Dianne was outraged and ashamed. Her father, the professor, had seduced her mother and then left her out to dry.
“Oh, no.” Gloria shook her head vehemently. “Joyce Ann and I never told them the whole truth. Far as they’re concerned, I got pregnant by someone on the basketball team. They would have hit the roof if they had known everything, and I could not afford to let happen.
“Aunt Toe and your grandmother were a force to be reckoned with, for sure, but this was a different game. These were the good ol’ boys, and they had their system
. At that point, I had all of my college expenses paid for, I would be able to support my child in a few years, and I figured that was more than I deserved.
“I just needed to make a decision about you. So I asked Joyce Ann if she’d do me the biggest favor a woman can ask of another woman. Take care of my child. My momma said it was the best thing, since Joyce Ann wasn’t doing anything with her life anyway. She’d dropped out of school and gotten a job at one of the factories like everyone else did back then.”
Dianne encouraged Gloria to go on. “That was brave of you.”
“Well, I didn’t feel so brave when I skipped that semester and went back to Craw Prairie to finish out my pregnancy and give birth to you. Joyce Ann came with me. She quit her job, and we both went to Aunt Toe’s old stomping grounds so I wouldn’t have to go through the pregnancy alone. Folks in Dentonville thought I was still in college, so there were no questions about me. But they would have wondered how Joyce Ann popped up with a baby when her stomach was flat as a pancake the other day. We stayed gone for months and came back with a beautiful little baby.
“Craw Prairie is so backwards—back then black people still used midwives. Didn’t take much to make Joyce Ann your official mother.”
“But why didn’t you just finish college and then come get me, Aunt Gloria?” Again, Dianne was sincere, not accusatory, in her quest for knowledge.
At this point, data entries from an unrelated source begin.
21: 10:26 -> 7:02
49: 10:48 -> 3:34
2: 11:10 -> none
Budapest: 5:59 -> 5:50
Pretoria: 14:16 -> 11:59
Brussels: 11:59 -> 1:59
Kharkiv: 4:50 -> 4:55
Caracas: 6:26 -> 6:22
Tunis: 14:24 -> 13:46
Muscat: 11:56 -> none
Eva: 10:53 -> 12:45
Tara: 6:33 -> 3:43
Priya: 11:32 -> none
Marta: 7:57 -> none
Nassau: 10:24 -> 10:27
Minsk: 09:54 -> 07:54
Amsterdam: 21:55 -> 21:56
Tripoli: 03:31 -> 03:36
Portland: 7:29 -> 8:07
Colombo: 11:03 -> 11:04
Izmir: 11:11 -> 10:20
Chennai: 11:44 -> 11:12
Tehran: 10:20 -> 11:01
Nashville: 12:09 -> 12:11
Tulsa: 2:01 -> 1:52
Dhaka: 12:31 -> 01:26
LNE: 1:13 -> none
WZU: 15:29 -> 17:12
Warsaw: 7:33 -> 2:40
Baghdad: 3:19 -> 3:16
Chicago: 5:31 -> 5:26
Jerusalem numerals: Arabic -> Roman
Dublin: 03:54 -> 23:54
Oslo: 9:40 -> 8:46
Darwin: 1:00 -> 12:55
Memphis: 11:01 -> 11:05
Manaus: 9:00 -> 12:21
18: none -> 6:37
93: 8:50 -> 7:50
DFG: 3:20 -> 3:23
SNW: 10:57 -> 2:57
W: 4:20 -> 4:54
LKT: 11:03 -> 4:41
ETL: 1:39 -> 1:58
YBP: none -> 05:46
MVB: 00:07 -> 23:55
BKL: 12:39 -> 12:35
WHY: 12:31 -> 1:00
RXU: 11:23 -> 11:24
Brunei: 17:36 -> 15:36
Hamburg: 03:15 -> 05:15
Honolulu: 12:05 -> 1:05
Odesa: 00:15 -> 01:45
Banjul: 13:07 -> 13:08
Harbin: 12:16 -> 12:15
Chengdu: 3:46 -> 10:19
Gloria replayed the decision she’d made while Dianne was still a toddler. “Well, right after I graduated and moved back home from college, I met Willie. Sometime during the transition period of weaning you from Joyce Ann’s house back to mine, Willie and I fell in love and decided to get married. I didn’t think he’d do it if he knew I had a baby already. I should have known I could tell him, though. He was such a good man.” Gloria’s face beamed at his name.
“I told him before we got married, though, because I wanted to come clean. He said he still loved me and he wanted to adopt you— give you his name—but we couldn’t do it right away because, legally, you weren’t mine. There was a lot of costly red tape. We were saving up the money to get the birth certificate and everything straightened out. In the meanwhile, we got married and I had Regina.